По Машиным меркам, речь шла о баснословной сумме. К понедельнику, а именно через семьдесят восемь часов и ни минутой позже, Павел должен был кровь из носу вернуть тридцать тысяч долларов — именно ту сумму, с которой он улетел в Берлин и которую у него там выманили какие-то местные ловчилы… Как можно было позволить кому-то нагреть себя на тридцать тысяч долларов? Ведь не в чемодане же он держал такую сумму?

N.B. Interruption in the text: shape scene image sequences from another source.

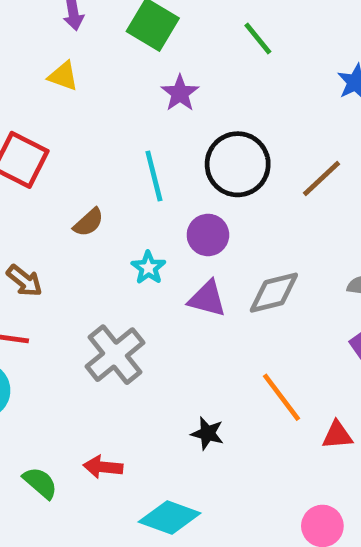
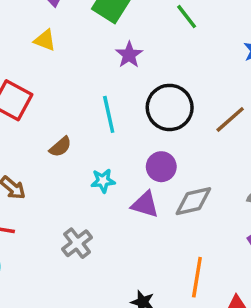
purple circle: (208, 235) -> (161, 167), moved
cyan star: (148, 268) -> (103, 181), turned 30
gray cross: (115, 355) -> (77, 243), size x0.7
orange line: (281, 397) -> (197, 277), turned 45

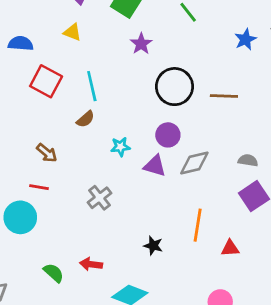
cyan line: (109, 114) -> (92, 86), moved
brown line: (230, 119) -> (224, 96), turned 44

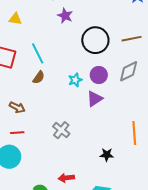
cyan star: (120, 147) -> (75, 80), moved
gray diamond: (194, 163) -> (129, 71), moved
purple triangle: (155, 166) -> (95, 99), turned -36

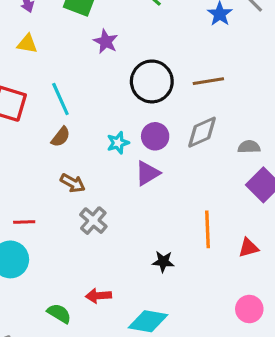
brown arrow: (17, 107) -> (73, 183), moved

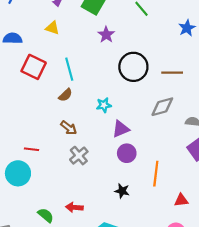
purple circle: (155, 136) -> (127, 153), moved
red triangle: (249, 248) -> (181, 200), moved

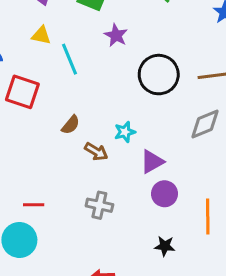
cyan line: (69, 69) -> (70, 59), moved
brown arrow: (69, 128) -> (96, 152), moved
gray cross: (79, 156) -> (99, 205), turned -30

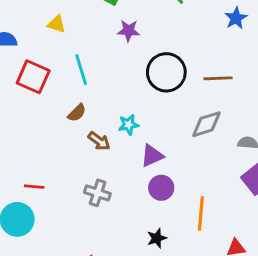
purple star: (116, 35) -> (129, 31), turned -30
cyan line: (70, 59) -> (81, 70), moved
black star: (165, 246) -> (157, 238), turned -30

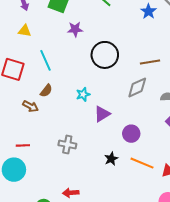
brown line: (218, 78) -> (150, 62), moved
brown arrow: (99, 141) -> (30, 106), moved
purple circle: (161, 188) -> (131, 134), moved
orange line: (201, 214) -> (142, 163), moved, turned -65
black star: (157, 238) -> (111, 159), moved

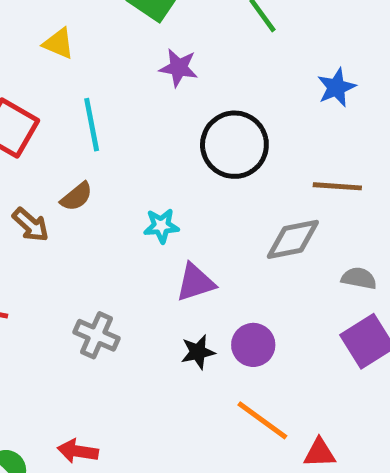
blue star: (148, 11) -> (336, 87), moved
black star: (111, 159) -> (198, 352), moved

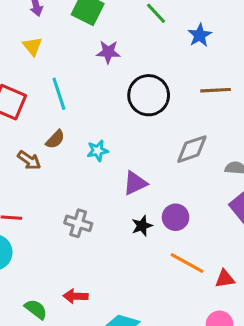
yellow triangle: (59, 43) -> (32, 46), turned 35
blue star: (336, 87) -> (200, 35), moved
brown line: (337, 186) -> (216, 90), moved
cyan star: (161, 226) -> (98, 151), moved

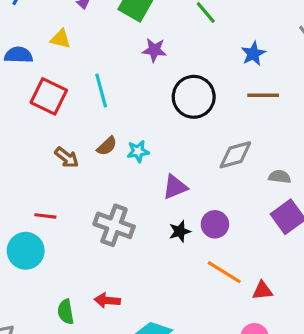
blue star: (200, 35) -> (253, 54), moved
yellow triangle: (32, 46) -> (61, 39), moved, turned -40
brown semicircle: (55, 139) -> (107, 146), moved
gray cross: (78, 223) -> (114, 225), size x1.4
green semicircle: (36, 309) -> (66, 312), turned -140

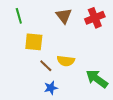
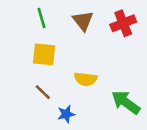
green line: (19, 16) -> (41, 18), moved
brown line: (46, 66) -> (43, 92), moved

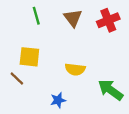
yellow square: (44, 54) -> (29, 57), moved
brown line: (43, 92) -> (17, 79), moved

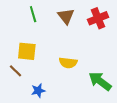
blue star: (58, 100) -> (38, 91), moved

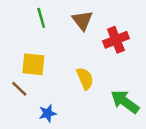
red cross: (98, 18) -> (116, 40), moved
yellow semicircle: (68, 63) -> (85, 78), turned -120

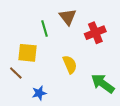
green line: (41, 18) -> (44, 28), moved

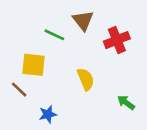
green line: (44, 28) -> (54, 35), turned -49
green arrow: (103, 84) -> (126, 103), size x0.6

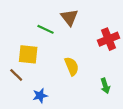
red cross: (117, 40) -> (109, 39), moved
green arrow: (126, 103) -> (105, 86), turned -144

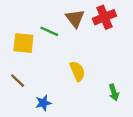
red cross: (109, 39) -> (104, 17), moved
yellow square: (28, 54) -> (23, 43), moved

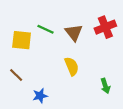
red cross: (104, 17) -> (105, 27), moved
brown triangle: (75, 18) -> (74, 33), moved

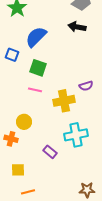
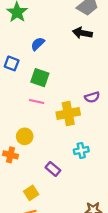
blue semicircle: (36, 37) -> (38, 44), size x0.6
cyan cross: (76, 135) -> (81, 150), size x0.6
yellow square: (18, 170) -> (31, 193), moved, turned -32

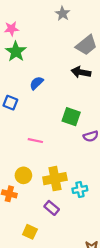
green square: (40, 78) -> (71, 117), moved
yellow cross: (68, 113) -> (55, 179), moved
yellow square: (31, 193) -> (30, 232), turned -32

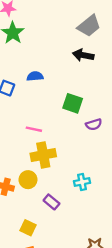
blue semicircle: (36, 83) -> (35, 76), moved, turned 40
yellow circle: (23, 175) -> (28, 180), moved
yellow cross: (55, 179) -> (43, 155), moved

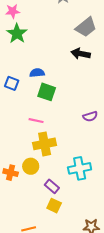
green square: (73, 103) -> (47, 92), moved
cyan cross: (82, 182) -> (80, 168), size x1.5
yellow square: (28, 228) -> (54, 206), moved

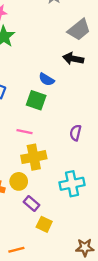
blue semicircle: (37, 73) -> (47, 79), moved, turned -144
purple semicircle: (90, 116) -> (75, 133), moved, turned 120
purple rectangle: (52, 186) -> (31, 203), moved

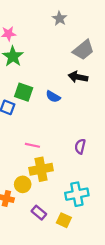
green square: (36, 100) -> (24, 92), moved
yellow circle: (19, 181) -> (23, 184), moved
yellow square: (44, 224) -> (64, 220), moved

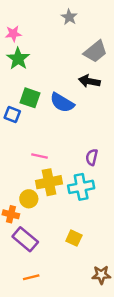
blue semicircle: (53, 97) -> (62, 103), size x1.5
cyan cross: (77, 194) -> (81, 187), moved
purple rectangle: (39, 213) -> (25, 239), moved, size x1.5

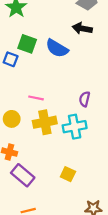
yellow circle: (29, 199) -> (12, 119), moved

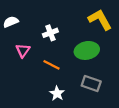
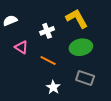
yellow L-shape: (100, 20) -> (77, 18), moved
pink triangle: (23, 50) -> (21, 47), turned -32

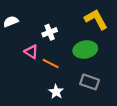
yellow L-shape: (77, 18) -> (96, 19), moved
pink triangle: (21, 47) -> (31, 52), moved

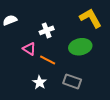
gray rectangle: (90, 82) -> (72, 81), moved
white star: (56, 92) -> (39, 82), moved

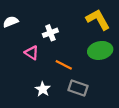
green ellipse: (80, 47) -> (100, 50), moved
orange line: (48, 60) -> (64, 65), moved

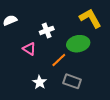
green ellipse: (100, 50) -> (78, 44), moved
orange line: (64, 65) -> (59, 60), turned -70

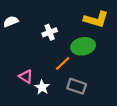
yellow L-shape: (90, 18) -> (96, 19), turned 135
pink triangle: (29, 49) -> (26, 77), moved

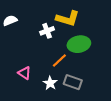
yellow L-shape: (96, 19) -> (68, 18), moved
white star: (42, 87) -> (50, 83), moved

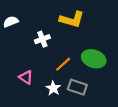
white cross: (47, 31) -> (42, 39), moved
green ellipse: (79, 44) -> (94, 59), moved, turned 30

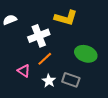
white cross: (42, 39) -> (39, 36), size x1.5
orange line: (63, 64) -> (45, 59), moved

Не ходил же с чемоданом по улице?.. Подробностей Павел не сообщал, по большей части нес околесицу: какие-то давние знакомые, преследовавшие его по проклятому Бранденбургу, еще чьи-то угрозы, а затем и вмешательство местной полиции, паническое бегство «домой», в Америку, но почему-то через Скандинавию… Всё это могло обернуться для него еще более серьезными неприятностями уже здесь, в Нью-Йорке, поскольку деньги были чужие, напарнику их тоже ссудили, и, что странно, под его, Павла, личную ответственность.
Павел просил у Маши в долг те двадцать тысяч долларов, которые Мариус, еще до того, как открыть Маше текущий счет на повседневные расходы, положил на ее имя в банковскую ячейку. Деньги Павлу требовались якобы всего лишь на месяц. К этому времени, обещал он, всё утрясется. Но поскольку этой суммы не хватало на полное покрытие «задолженности», Павел заговорил о «долге» Мариуса — об оставшихся пятидесяти тысячах долларов, которые Альтенбургер должен был выплатить Маше после родов. Почему не обратиться к швейцарцам с просьбой выдать авансом еще некоторую сумму? Например, десять тысяч, которых ему недоставало? Разве для Альтенбургеров это деньги?